Райнер Рильке - Записки Мальте Лауридса Бригге
Я снова невольно глянул на прекрасный, соразмерный лик. И тотчас я понял, что он хотел уверенности. Он всегда ее жаждал. Теперь настал его срок ее обрести.
— Вы явились для перфорации сердца. Прошу вас.
Я поклонился и отступил. Оба доктора склонились одновременно и тотчас стали совещаться о своей работе. Уже кто-то убрал свечи. Но вот старший сделал по направлению ко мне несколько шажков. Затем, избавляя себя от труда преодолевать все расстояние, он простер руку и злобно меня оглядел.

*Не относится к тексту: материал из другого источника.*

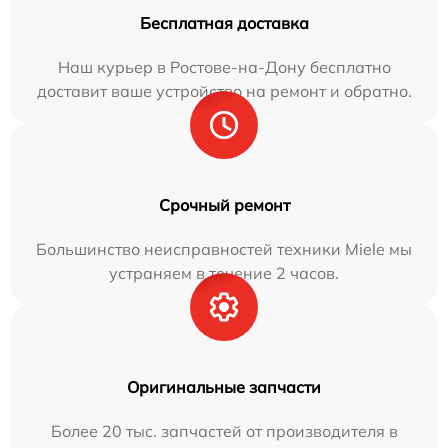
Бесплатная доставка
Наш курьер в Ростове-на-Дону бесплатно
доставит ваше устройство на ремонт и обратно.
Срочный ремонт
Большинство неисправностей техники Miele мы
устраняем в течение 2 часов.
Оригинальные запчасти
Более 20 тыс. запчастей от производителя в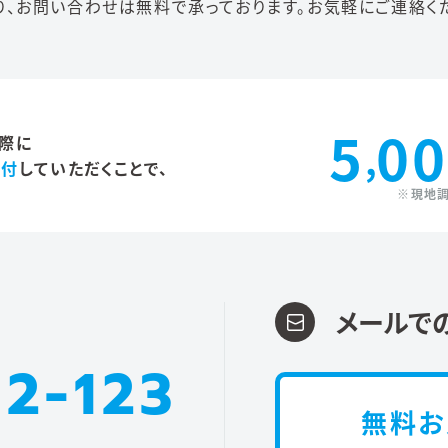
り、
お問い合わせは無料で承っております。
お気軽にご連絡くだ
5
00
際に
,
添付
していただくことで、
※現地
メールで
2-123
無料お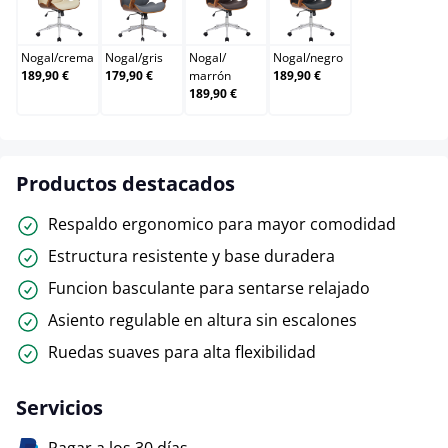
Nogal/crema
Nogal/gris
Nogal/marrón
Nogal/negro
Nogal
/
crema
Nogal
/
gris
Nogal
/
Nogal
/
negro
189,90 €
179,90 €
marrón
189,90 €
189,90 €
Productos destacados
Respaldo ergonomico para mayor comodidad
Estructura resistente y base duradera
Funcion basculante para sentarse relajado
Asiento regulable en altura sin escalones
Ruedas suaves para alta flexibilidad
Servicios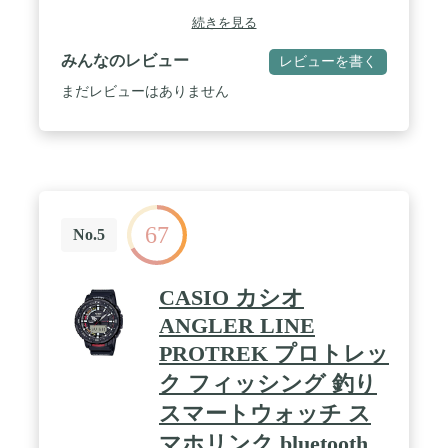
気圧高度高度グラフ / 部門名: ユニセックス大人 / 発
続きを見る
売年・モデルイヤー: 2021 / 生産国:フィンランド
みんなのレビュー
レビューを書く
まだレビューはありません
67
No.5
CASIO カシオ
ANGLER LINE
PROTREK プロトレッ
ク フィッシング 釣り
スマートウォッチ ス
マホリンク bluetooth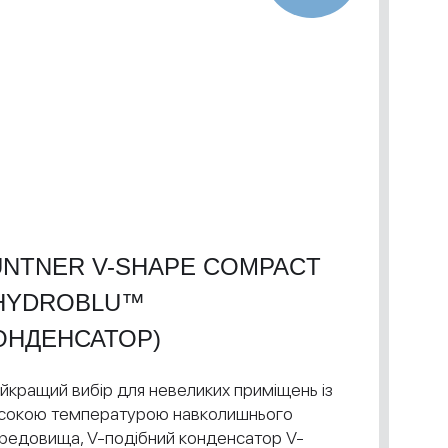
NTNER V-SHAPE COMPACT
HYDROBLU™
ОНДЕНСАТОР)
йкращий вибір для невеликих приміщень із
сокою температурою навколишнього
редовища, V-подібний конденсатор V-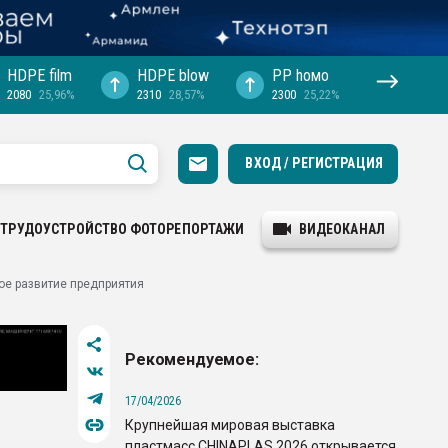
HDPE film
HDPE blow
PP hомо
2080
25,96%
2310
28,57%
2300
25,22%
ВХОД / РЕГИСТРАЦИЯ
ТРУДОУСТРОЙСТВО
ФОТОРЕПОРТАЖИ
ВИДЕОКАНАЛ
ое развитие предприятия
Рекомендуемое:
17/04/2026
Крупнейшая мировая выставка
пластмасс CHINAPLAS 2026 открывается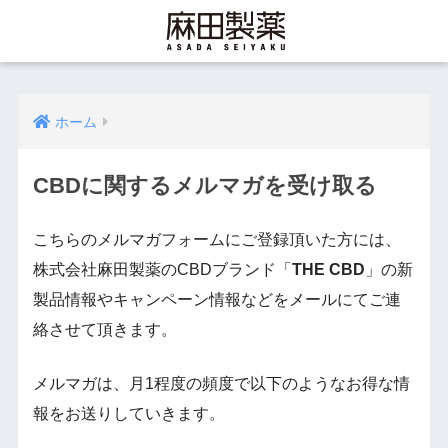
ホーム
CBDに関するメルマガを受け取る
こちらのメルマガフォームにご登録頂いた方には、
株式会社麻田製薬のCBDブランド「
THE CBD
」の新
製品情報やキャンペーン情報などをメールにてご連
絡させて頂きます。
メルマガは、月1程度の頻度で以下のようなお得な情
報をお送りしていきます。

— Нет необходимости, — сказал он. — То есть, я полагаю, вам лучше бы…
Скупая рассчитанность его движений показалась мне пошлой и неуважительной. Я опять поклонился. Так уж получалось, что я все кланялся.
— Благодарю, — сказал я кратко. — Я мешать не буду. Я знал, что могу это претерпеть и незачем уклоняться.
Так надо. Быть может, так прояснится смысл целого. И я еще не видывал, как кому-то вспарывают грудь. Я счел разумным не пренебрегать удивительным переживанием, которое мне так естественно выпало. В разочарование я тогда уж не верил; значит, нечего было бояться.
Нет, нет, ничего на свете нельзя заранее вообразить, ни малейшей малости. Все состоит из множества частностей, которые предусмотреть невозможно. В предвидении мы их проскакиваем, второпях не замечая их недостачи. Действительность куда медленней и подробней.
Например, кто мог вообразить это сопротивленье. Едва обнажилась широкая сильная грудь, спешащий маленький человечек нацелился скальпелем на нужное место. Но ловко приставленный инструмент туда не проник. Мне показалось, что время — все сразу — вышло из комнаты. Мы стояли в ней как написанные на полотне. Но вот снова, с легким, скользким шорохом, время накатило на нас, и его стало слишком много. Вдруг что-то стукнуло где-то никогда я не слышал, чтобы что-то так стучало: душный, сдавленный, сдвоенный стук. Ухо мое передало его мозгу, и тотчас я увидел, что доктор нанес свой удар. И однако же два эти впечатления не сразу соединились во мне. Так-так, с этим, значит, покончено. Стук прозвучал почти издевкой.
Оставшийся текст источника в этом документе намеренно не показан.